> Problem to solve: Take the entries below and write them out exactly, with each picture removed.

> Dataset entries:

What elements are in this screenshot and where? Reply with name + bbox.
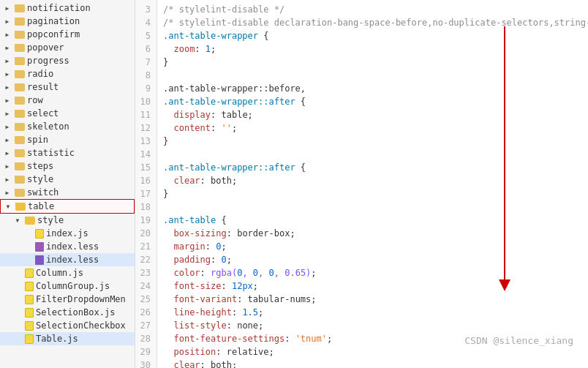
less-file-icon-table-style-indexless1 (35, 242, 44, 252)
code-line-7: } (163, 56, 588, 69)
sidebar-item-table[interactable]: ▼table (0, 199, 135, 214)
tree-arrow-result: ▶ (3, 83, 12, 91)
tree-arrow-statistic: ▶ (3, 149, 12, 157)
line-number-5: 5 (138, 29, 151, 42)
folder-icon-style (15, 176, 25, 184)
sidebar-label-table-filterdropdown: FilterDropdownMen (36, 294, 126, 304)
line-number-23: 23 (138, 266, 151, 279)
line-number-28: 28 (138, 332, 151, 345)
sidebar-label-spin: spin (27, 135, 48, 145)
code-line-27: list-style: none; (163, 319, 588, 332)
code-line-26: line-height: 1.5; (163, 306, 588, 319)
sidebar-label-table-tablejs: Table.js (36, 334, 78, 344)
code-line-13: } (163, 135, 588, 148)
line-number-29: 29 (138, 345, 151, 358)
sidebar-label-pagination: pagination (27, 16, 80, 26)
code-line-10: .ant-table-wrapper::after { (163, 95, 588, 108)
file-tree[interactable]: ▶notification▶pagination▶popconfirm▶popo… (0, 0, 135, 368)
sidebar-item-table-style-indexless2[interactable]: ▶index.less (0, 253, 135, 266)
sidebar-item-pagination[interactable]: ▶pagination (0, 15, 135, 28)
tree-arrow-pagination: ▶ (3, 17, 12, 26)
sidebar-item-switch[interactable]: ▶switch (0, 186, 135, 199)
line-number-24: 24 (138, 279, 151, 293)
folder-icon-steps (15, 162, 25, 170)
sidebar-label-steps: steps (27, 161, 53, 171)
tree-arrow-spin: ▶ (3, 135, 12, 144)
sidebar-item-table-style-indexjs[interactable]: ▶index.js (0, 227, 135, 240)
sidebar-item-statistic[interactable]: ▶statistic (0, 146, 135, 159)
sidebar-item-table-filterdropdown[interactable]: ▶FilterDropdownMen (0, 293, 135, 306)
line-number-3: 3 (138, 3, 151, 16)
sidebar-item-spin[interactable]: ▶spin (0, 133, 135, 146)
js-file-icon-table-columnjs (25, 269, 34, 278)
line-number-11: 11 (138, 108, 151, 121)
code-line-11: display: table; (163, 108, 588, 121)
js-file-icon-table-columngroupjs (25, 282, 34, 291)
sidebar-label-result: result (27, 82, 59, 92)
sidebar-item-table-tablejs[interactable]: ▶Table.js (0, 332, 135, 345)
sidebar-label-table-style-indexless2: index.less (46, 255, 99, 265)
code-line-16: clear: both; (163, 174, 588, 187)
folder-icon-row (15, 97, 25, 105)
code-editor: 3456789101112131415161718192021222324252… (135, 0, 588, 368)
code-line-22: padding: 0; (163, 253, 588, 266)
tree-arrow-popover: ▶ (3, 43, 12, 52)
js-file-icon-table-tablejs (25, 334, 34, 344)
sidebar-item-table-style[interactable]: ▼style (0, 214, 135, 227)
sidebar-item-table-selectionbox[interactable]: ▶SelectionBox.js (0, 306, 135, 319)
folder-icon-progress (15, 57, 25, 65)
tree-arrow-steps: ▶ (3, 162, 12, 170)
folder-icon-switch (15, 189, 25, 197)
sidebar-item-table-style-indexless1[interactable]: ▶index.less (0, 240, 135, 253)
sidebar-item-radio[interactable]: ▶radio (0, 67, 135, 80)
folder-icon-select (15, 110, 25, 118)
line-number-4: 4 (138, 16, 151, 29)
tree-arrow-notification: ▶ (3, 4, 12, 12)
sidebar-label-switch: switch (27, 187, 59, 198)
tree-arrow-select: ▶ (3, 109, 12, 118)
tree-arrow-radio: ▶ (3, 70, 12, 78)
less-active-file-icon-table-style-indexless2 (35, 255, 44, 265)
code-line-19: .ant-table { (163, 214, 588, 227)
sidebar-item-table-columngroupjs[interactable]: ▶ColumnGroup.js (0, 279, 135, 293)
folder-icon-popconfirm (15, 31, 25, 39)
line-number-13: 13 (138, 135, 151, 148)
sidebar-item-popover[interactable]: ▶popover (0, 41, 135, 54)
sidebar-item-table-selectioncheckbox[interactable]: ▶SelectionCheckbox (0, 319, 135, 332)
sidebar-item-table-columnjs[interactable]: ▶Column.js (0, 266, 135, 279)
code-line-8 (163, 69, 588, 82)
line-number-6: 6 (138, 42, 151, 56)
code-line-12: content: ''; (163, 121, 588, 135)
sidebar-item-steps[interactable]: ▶steps (0, 159, 135, 173)
sidebar-item-progress[interactable]: ▶progress (0, 54, 135, 67)
tree-arrow-progress: ▶ (3, 56, 12, 65)
line-number-19: 19 (138, 214, 151, 227)
sidebar-label-table: table (28, 201, 54, 211)
code-line-28: font-feature-settings: 'tnum'; (163, 332, 588, 345)
code-line-29: position: relative; (163, 345, 588, 358)
sidebar-item-select[interactable]: ▶select (0, 107, 135, 120)
folder-icon-radio (15, 70, 25, 78)
sidebar-label-table-selectioncheckbox: SelectionCheckbox (36, 320, 126, 331)
line-number-14: 14 (138, 148, 151, 161)
sidebar-item-popconfirm[interactable]: ▶popconfirm (0, 28, 135, 41)
tree-arrow-skeleton: ▶ (3, 122, 12, 131)
tree-arrow-style: ▶ (3, 175, 12, 184)
sidebar-label-skeleton: skeleton (27, 121, 69, 132)
sidebar-item-style[interactable]: ▶style (0, 173, 135, 186)
sidebar-item-notification[interactable]: ▶notification (0, 1, 135, 15)
code-line-21: margin: 0; (163, 240, 588, 253)
sidebar-item-skeleton[interactable]: ▶skeleton (0, 120, 135, 133)
code-line-20: box-sizing: border-box; (163, 227, 588, 240)
code-line-6: zoom: 1; (163, 42, 588, 56)
sidebar-item-result[interactable]: ▶result (0, 80, 135, 94)
sidebar-label-table-style: style (37, 215, 64, 225)
line-number-16: 16 (138, 174, 151, 187)
js-file-icon-table-selectioncheckbox (25, 321, 34, 331)
sidebar-item-row[interactable]: ▶row (0, 94, 135, 107)
line-number-10: 10 (138, 95, 151, 108)
sidebar-label-statistic: statistic (27, 148, 75, 158)
folder-icon-popover (15, 44, 25, 52)
line-number-17: 17 (138, 187, 151, 200)
code-line-23: color: rgba(0, 0, 0, 0.65); (163, 266, 588, 279)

> Exercise solution:
What elements are in this screenshot and where? Reply with name + bbox.
less-file-icon-table-style-indexless1 (35, 242, 44, 252)
code-line-7: } (163, 56, 588, 69)
sidebar-item-table[interactable]: ▼table (0, 199, 135, 214)
tree-arrow-result: ▶ (3, 83, 12, 91)
tree-arrow-statistic: ▶ (3, 149, 12, 157)
line-number-5: 5 (138, 29, 151, 42)
folder-icon-style (15, 176, 25, 184)
sidebar-label-table-filterdropdown: FilterDropdownMen (36, 294, 126, 304)
line-number-23: 23 (138, 266, 151, 279)
line-number-28: 28 (138, 332, 151, 345)
sidebar-label-spin: spin (27, 135, 48, 145)
code-line-27: list-style: none; (163, 319, 588, 332)
code-line-26: line-height: 1.5; (163, 306, 588, 319)
sidebar-label-table-tablejs: Table.js (36, 334, 78, 344)
code-line-13: } (163, 135, 588, 148)
line-number-29: 29 (138, 345, 151, 358)
sidebar-label-pagination: pagination (27, 16, 80, 26)
code-line-10: .ant-table-wrapper::after { (163, 95, 588, 108)
file-tree[interactable]: ▶notification▶pagination▶popconfirm▶popo… (0, 0, 135, 368)
sidebar-item-table-style-indexless2[interactable]: ▶index.less (0, 253, 135, 266)
sidebar-item-pagination[interactable]: ▶pagination (0, 15, 135, 28)
tree-arrow-pagination: ▶ (3, 17, 12, 26)
sidebar-item-switch[interactable]: ▶switch (0, 186, 135, 199)
line-number-24: 24 (138, 279, 151, 293)
folder-icon-steps (15, 162, 25, 170)
sidebar-label-steps: steps (27, 161, 53, 171)
tree-arrow-spin: ▶ (3, 135, 12, 144)
sidebar-item-table-style-indexjs[interactable]: ▶index.js (0, 227, 135, 240)
sidebar-item-statistic[interactable]: ▶statistic (0, 146, 135, 159)
sidebar-item-table-filterdropdown[interactable]: ▶FilterDropdownMen (0, 293, 135, 306)
line-number-3: 3 (138, 3, 151, 16)
sidebar-item-spin[interactable]: ▶spin (0, 133, 135, 146)
js-file-icon-table-columnjs (25, 269, 34, 278)
line-number-11: 11 (138, 108, 151, 121)
code-line-11: display: table; (163, 108, 588, 121)
js-file-icon-table-columngroupjs (25, 282, 34, 291)
sidebar-label-result: result (27, 82, 59, 92)
sidebar-item-table-tablejs[interactable]: ▶Table.js (0, 332, 135, 345)
sidebar-label-table-style-indexless2: index.less (46, 255, 99, 265)
code-line-16: clear: both; (163, 174, 588, 187)
folder-icon-row (15, 97, 25, 105)
code-editor: 3456789101112131415161718192021222324252… (135, 0, 588, 368)
code-line-22: padding: 0; (163, 253, 588, 266)
tree-arrow-popover: ▶ (3, 43, 12, 52)
js-file-icon-table-tablejs (25, 334, 34, 344)
sidebar-item-table-style[interactable]: ▼style (0, 214, 135, 227)
sidebar-item-table-selectionbox[interactable]: ▶SelectionBox.js (0, 306, 135, 319)
folder-icon-progress (15, 57, 25, 65)
tree-arrow-steps: ▶ (3, 162, 12, 170)
folder-icon-switch (15, 189, 25, 197)
sidebar-item-table-style-indexless1[interactable]: ▶index.less (0, 240, 135, 253)
sidebar-item-radio[interactable]: ▶radio (0, 67, 135, 80)
folder-icon-select (15, 110, 25, 118)
line-number-4: 4 (138, 16, 151, 29)
tree-arrow-notification: ▶ (3, 4, 12, 12)
sidebar-label-switch: switch (27, 187, 59, 198)
tree-arrow-select: ▶ (3, 109, 12, 118)
tree-arrow-radio: ▶ (3, 70, 12, 78)
less-active-file-icon-table-style-indexless2 (35, 255, 44, 265)
code-line-19: .ant-table { (163, 214, 588, 227)
sidebar-item-table-columngroupjs[interactable]: ▶ColumnGroup.js (0, 279, 135, 293)
folder-icon-popconfirm (15, 31, 25, 39)
line-number-13: 13 (138, 135, 151, 148)
sidebar-item-popover[interactable]: ▶popover (0, 41, 135, 54)
sidebar-item-table-selectioncheckbox[interactable]: ▶SelectionCheckbox (0, 319, 135, 332)
sidebar-item-table-columnjs[interactable]: ▶Column.js (0, 266, 135, 279)
code-line-8 (163, 69, 588, 82)
line-number-6: 6 (138, 42, 151, 56)
code-line-12: content: ''; (163, 121, 588, 135)
sidebar-item-steps[interactable]: ▶steps (0, 159, 135, 173)
sidebar-item-progress[interactable]: ▶progress (0, 54, 135, 67)
tree-arrow-progress: ▶ (3, 56, 12, 65)
line-number-19: 19 (138, 214, 151, 227)
sidebar-label-table: table (28, 201, 54, 211)
code-line-28: font-feature-settings: 'tnum'; (163, 332, 588, 345)
code-line-29: position: relative; (163, 345, 588, 358)
sidebar-item-select[interactable]: ▶select (0, 107, 135, 120)
folder-icon-radio (15, 70, 25, 78)
sidebar-label-table-selectioncheckbox: SelectionCheckbox (36, 320, 126, 331)
line-number-14: 14 (138, 148, 151, 161)
sidebar-item-popconfirm[interactable]: ▶popconfirm (0, 28, 135, 41)
tree-arrow-skeleton: ▶ (3, 122, 12, 131)
tree-arrow-style: ▶ (3, 175, 12, 184)
sidebar-label-skeleton: skeleton (27, 121, 69, 132)
sidebar-item-style[interactable]: ▶style (0, 173, 135, 186)
sidebar-item-notification[interactable]: ▶notification (0, 1, 135, 15)
code-line-21: margin: 0; (163, 240, 588, 253)
sidebar-item-skeleton[interactable]: ▶skeleton (0, 120, 135, 133)
code-line-20: box-sizing: border-box; (163, 227, 588, 240)
code-line-6: zoom: 1; (163, 42, 588, 56)
sidebar-item-result[interactable]: ▶result (0, 80, 135, 94)
sidebar-label-table-style: style (37, 215, 64, 225)
line-number-16: 16 (138, 174, 151, 187)
js-file-icon-table-selectioncheckbox (25, 321, 34, 331)
sidebar-item-row[interactable]: ▶row (0, 94, 135, 107)
line-number-10: 10 (138, 95, 151, 108)
sidebar-label-statistic: statistic (27, 148, 75, 158)
folder-icon-popover (15, 44, 25, 52)
line-number-17: 17 (138, 187, 151, 200)
code-line-23: color: rgba(0, 0, 0, 0.65); (163, 266, 588, 279)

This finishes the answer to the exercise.